Для того, чтобы участвовать в ягье, вам нужно зарегистрироваться. Если вы участвуете за кого-то, то нужно это также сделать. Это нужно сделать заранее! Т.е. подойти на регистрацию (будет отдельный столик для регистрацию на ягьи), заплатить взнос - 300р., получить талон. Узнать, в какой точно день и время интересующая вас церемония будет проводиться. В день церемонии вам нужно с утра и до церемонии поститься (исключение составляют беременные и дети) в соответствии с вашими возможностями, как минимум воздерживаться от принятия в пищу злаков и бобовых. На церемонию прийти как минимум за полчаса до начала в чистой вайшнавской одежде. После церемонии в определенный момент (озвученный ответственным за церемонию) сделать пожертвование, исходя из своих возможностей. 

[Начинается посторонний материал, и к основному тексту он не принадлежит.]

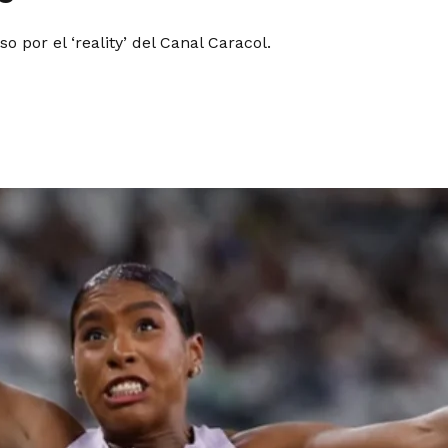
 por el ‘reality’ del Canal Caracol.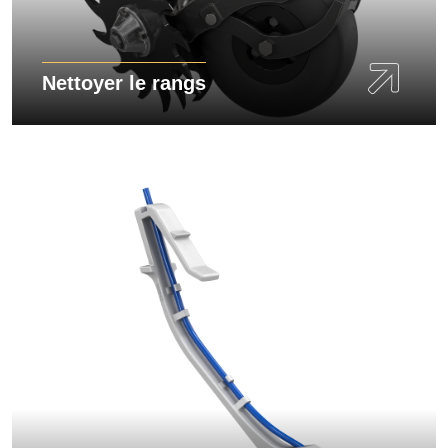
Nettoyer le rangs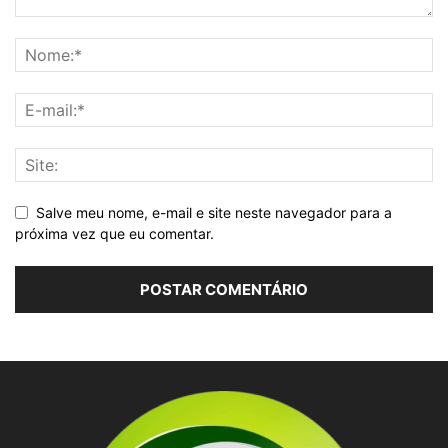
Salve meu nome, e-mail e site neste navegador para a
próxima vez que eu comentar.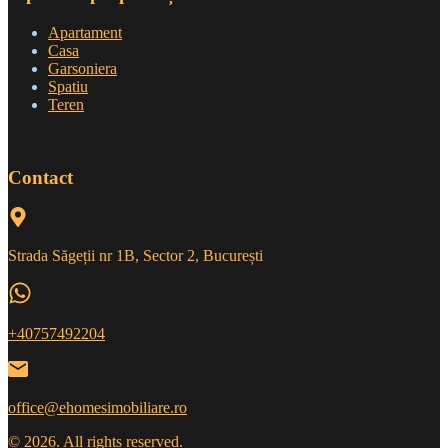
Apartament
Casa
Garsoniera
Spatiu
Teren
Contact
Strada Săgeții nr 1B, Sector 2, București
+40757492204
office@ehomesimobiliare.ro
© 2026. All rights reserved.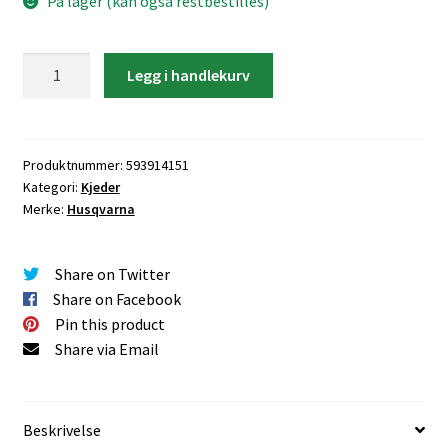
På lager (kan også restbestilles)
Husqvarna
Legg i handlekurv
Sagkjede
SP21G
-51DL
1,1mm
Produktnummer:
593914151
Kategori:
Kjeder
MINI
Merke:
Husqvarna
antall
Share on Twitter
Share on Facebook
Pin this product
Share via Email
Beskrivelse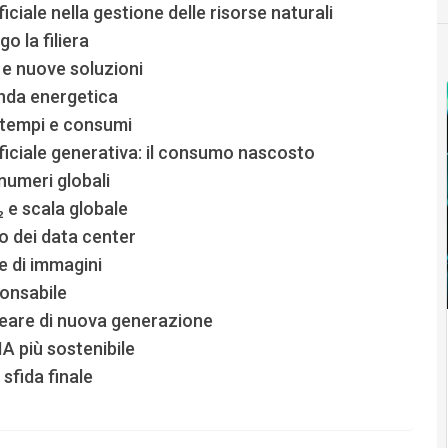
iciale nella gestione delle risorse naturali
o la filiera
i e nuove soluzioni
nda energetica
e tempi e consumi
ificiale generativa: il consumo nascosto
numeri globali
₂ e scala globale
o dei data center
 di immagini
ponsabile
cleare di nuova generazione
A più sostenibile
 sfida finale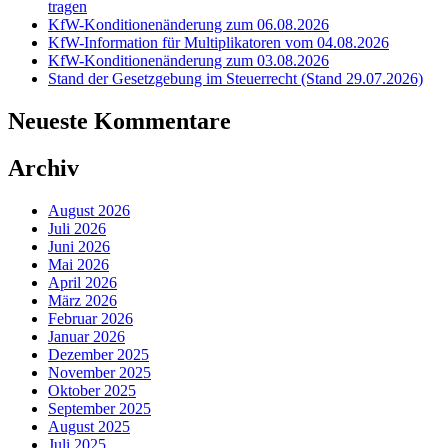
tragen
KfW-Konditionenänderung zum 06.08.2026
KfW-Information für Multiplikatoren vom 04.08.2026
KfW-Konditionenänderung zum 03.08.2026
Stand der Gesetzgebung im Steuerrecht (Stand 29.07.2026)
Neueste Kommentare
Archiv
August 2026
Juli 2026
Juni 2026
Mai 2026
April 2026
März 2026
Februar 2026
Januar 2026
Dezember 2025
November 2025
Oktober 2025
September 2025
August 2025
Juli 2025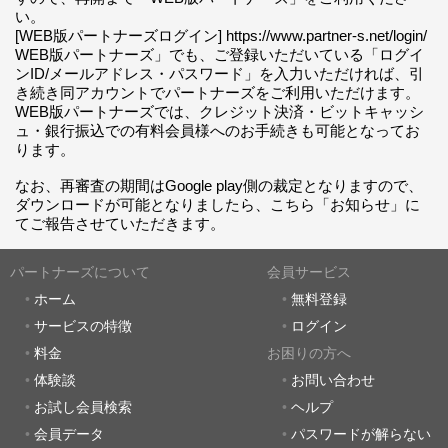
い。
[WEB版パートナーズログイン] https://www.partner-s.net/login/
WEB版パートナーズ」でも、ご登録いただいている「ログイ
ンID/メールアドレス・パスワード」を入力いただければ、引
き続き同アカウントでパートナーズをご利用いただけます。
WEB版パートナーズでは、クレジット決済・ビットキャッシ
ュ・銀行振込での有料会員様へのお手続きも可能となってお
ります。
なお、再審査の期間はGoogle play側の裁定となりますので、
ダウンロードが可能となりましたら、こちら「お知らせ」に
てご報告させていただきます。
パートナーズについて
会員サービス
ホーム
無料登録
サービスの特徴
ログイン
料金
お困りの方へ
体験談
お問い合わせ
お試し会員検索
ヘルプ
会員データ
パスワードが解らない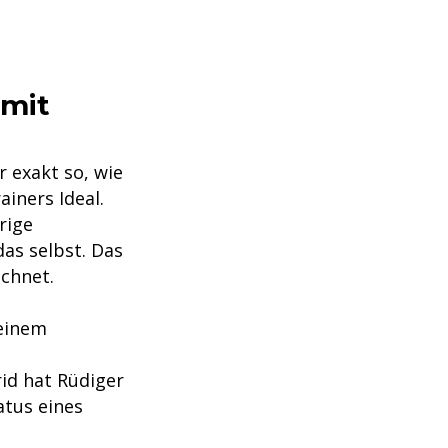
 mit
 exakt so, wie
ainers Ideal.
rige
as selbst. Das
chnet.
 einem
id hat Rüdiger
atus eines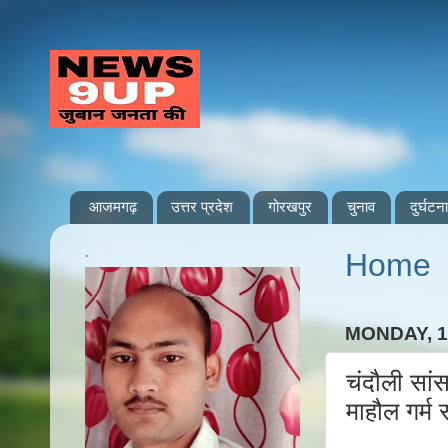
आजमगढ़
उत्तर प्रदेश
गोरखपुर
चुनाव
दुर्घटना
.
Home
MONDAY, 1
चंदौली सां
माहौल गर्म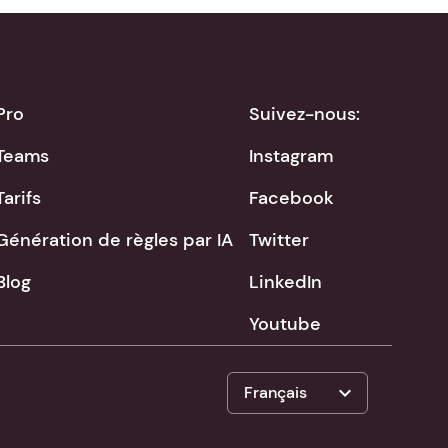
Pro
Suivez-nous:
Teams
Instagram
Tarifs
Facebook
Génération de règles par IA
Twitter
Blog
LinkedIn
Youtube
expand_more
Français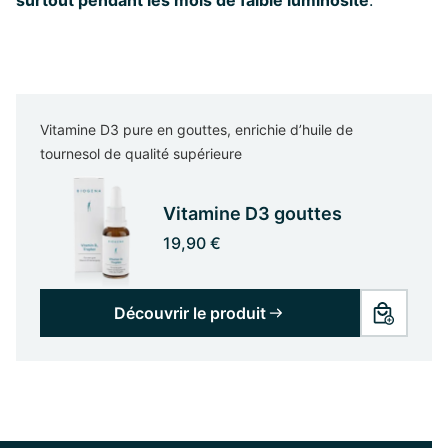
surtout pendant les mois de faible luminosité
.
Vitamine D3 pure en gouttes, enrichie d’huile de
tournesol de qualité supérieure
Vitamine D3 gouttes
19,90 €
Découvrir le produit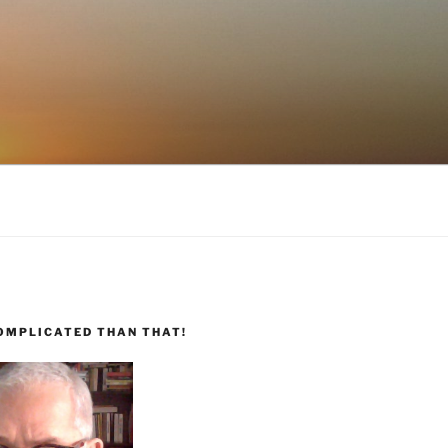
COMPLICATED THAN THAT!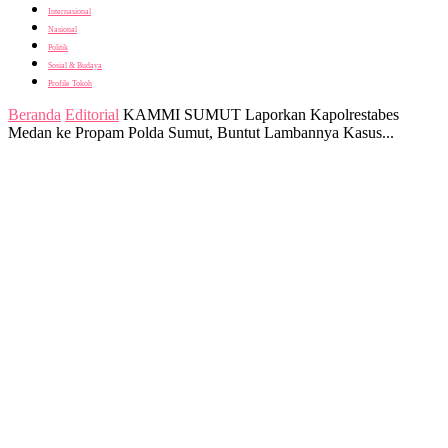
Internasional
Nasional
Politik
Sosial & Budaya
Profile Tokoh
Beranda
Editorial
KAMMI SUMUT Laporkan Kapolrestabes
Medan ke Propam Polda Sumut, Buntut Lambannya Kasus...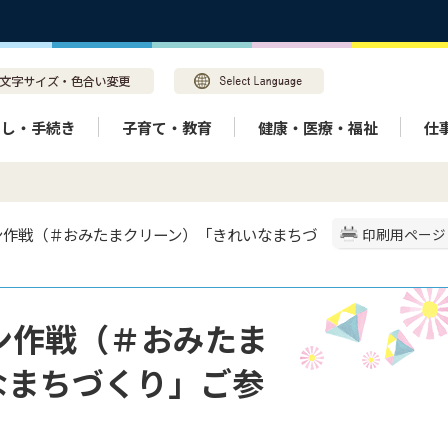
らし・手続き
子育て・教育
健康・医療・福祉
仕
リーン作戦（＃おみたまクリーン）「きれいなまちづ
印刷用ページ
ーン作戦（＃おみたま
なまちづくり」ご参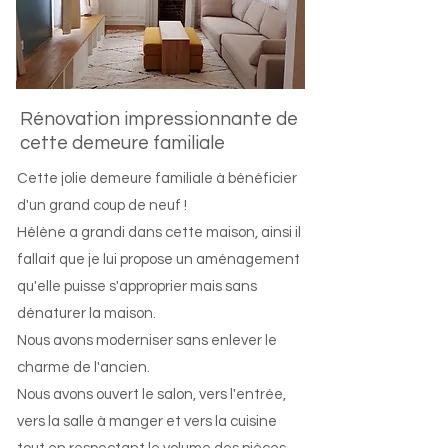
Rénovation impressionnante de
cette demeure familiale
Cette jolie demeure familiale à bénéficier
d'un grand coup de neuf !
Hélène a grandi dans cette maison, ainsi il
fallait que je lui propose un aménagement
qu'elle puisse s'approprier mais sans
dénaturer la maison.
Nous avons moderniser sans enlever le
charme de l'ancien.
Nous avons ouvert le salon, vers l'entrée,
vers la salle à manger et vers la cuisine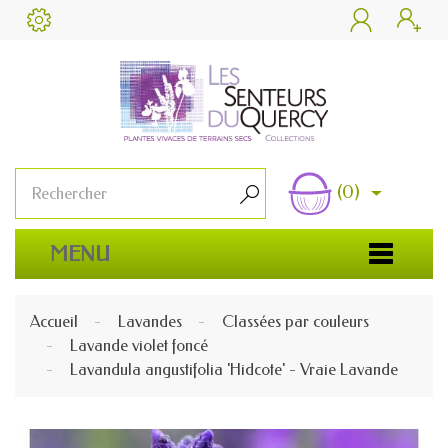


(0)

MENU
Accueil
Lavandes
Classées par couleurs
Lavande violet foncé
Lavandula angustifolia 'Hidcote' - Vraie Lavande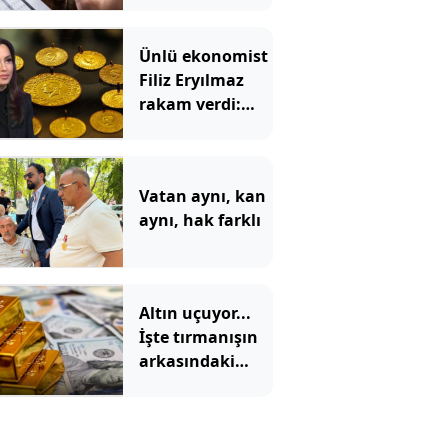
yeni dönem
başladı!
Ünlü ekonomist
Filiz Eryılmaz
rakam verdi:
İşte altının
geleceği seviye
Vatan aynı, kan
aynı, hak farklı
Altın uçuyor...
İşte tırmanışın
arkasındaki
neden...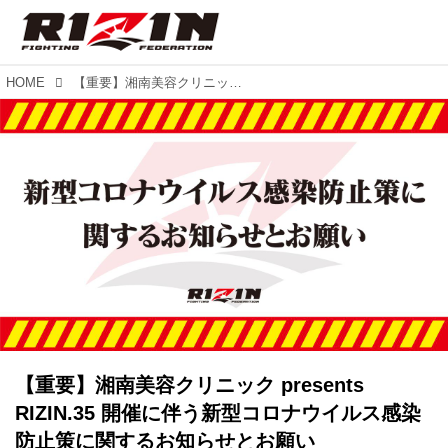
HOME
【重要】湘南美容クリニック presents RIZIN.35 開催に伴う新型コロナウイルス感染防止策に関するお知らせとお願い
【重要】湘南美容クリニック presents
RIZIN.35 開催に伴う新型コロナウイルス感染
防止策に関するお知らせとお願い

Дополнительные пожелания: 

проходящим симантонаяна (или пумсавану+симантонаяну) самскару нужно, чтобы мужья купили для своих жен две красивые заколки, которые женщины закалывают сбоку (но не надевали, это будет сделано на церемонии);

проходящим анна-прашану можно самим (если для этого есть условия) приготовить кашу, которой будем кормить детей. Если вам это сложно, то тогда это будет сделано организаторами;

для церемонии чуда-каранам (первого пострижения волос) надо иметь новые ножницы и одноразовый бритвенный станок:

для инициирующихся – рекомендация на посвящение, новые 3-х рядные кантхималы (на 1-е посвящение), чистая вайшнавская одежда - для мужчин дхоти и чадар (желательно НЕ харинама-чадар), для женщин - сари;

на церемонию шраддха можно принести фото ушедших. 

Ваш слуга 
Махабхарата дас

----------


## Kripa Sindhu das

ИЗМЕНЕНИЯ В СПИСКЕ ПОЧЕТНЫХ ГОСТЕЙ

Дорогие преданные! 

Е.С. Бхактивайбхава Свами по состоянию здоровья не сможет принять участие в фестивале. 

Ваши слуги, 
оргкомитет фестиваля

----------


## Kripa Sindhu das

ДОБАВЛЕНИЕ В СПИСОК ПОЧЕТНЫХ ГОСТЕЙ

Дорогие преданные, на фестиваль "Садху-санга 2017" собирается приехать Е.С. Локанатха Свами.

Ваши слуги, 
оргкомитет фестиваля

----------


## Kripa Sindhu das

СЛУЖЕНИЕ В ДЕПАРТАМЕНТЕ ЭКОЛОГИИ

Харе Кришна, дорогие преданные! Примите, пожалуйста, наши поклоны!

Приглашаем вас на служение в департаменте экологии на фестивале «Садху-Санга 2017»! 

Подробнее о деятельности департамента вы можете узнать из нашей группы в контакте «Департамент экологии Садху-Санга»
https://vk.com/eco_sadhu_sanga. Там же вы можете заполнить анкету на участие в служении. 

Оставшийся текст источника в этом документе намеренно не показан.